PROMPT — In the records below, begin at the line containing "didn’t get to it right away." and end at the line containing "over the past"; quote every line in that span exactly, including both boundary lines, and no others.

DATA —
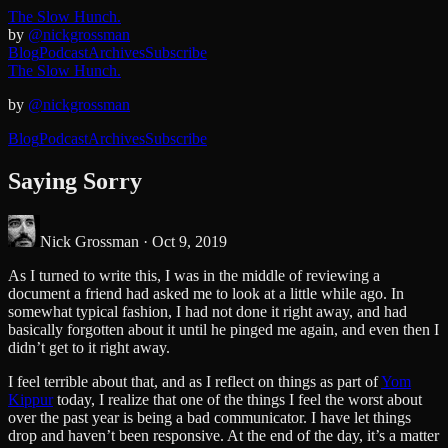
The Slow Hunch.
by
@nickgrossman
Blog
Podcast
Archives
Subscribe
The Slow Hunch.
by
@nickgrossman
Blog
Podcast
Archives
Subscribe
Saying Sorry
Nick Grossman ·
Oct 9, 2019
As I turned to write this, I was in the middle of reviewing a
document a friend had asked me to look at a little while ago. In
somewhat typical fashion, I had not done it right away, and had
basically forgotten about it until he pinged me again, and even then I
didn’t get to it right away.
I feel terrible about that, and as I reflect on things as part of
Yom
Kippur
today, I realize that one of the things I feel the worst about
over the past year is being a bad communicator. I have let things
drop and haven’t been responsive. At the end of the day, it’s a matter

EXERCISE RESULT —
didn’t get to it right away.
I feel terrible about that, and as I reflect on things as part of
Yom
Kippur
today, I realize that one of the things I feel the worst about
over the past year is being a bad communicator. I have let things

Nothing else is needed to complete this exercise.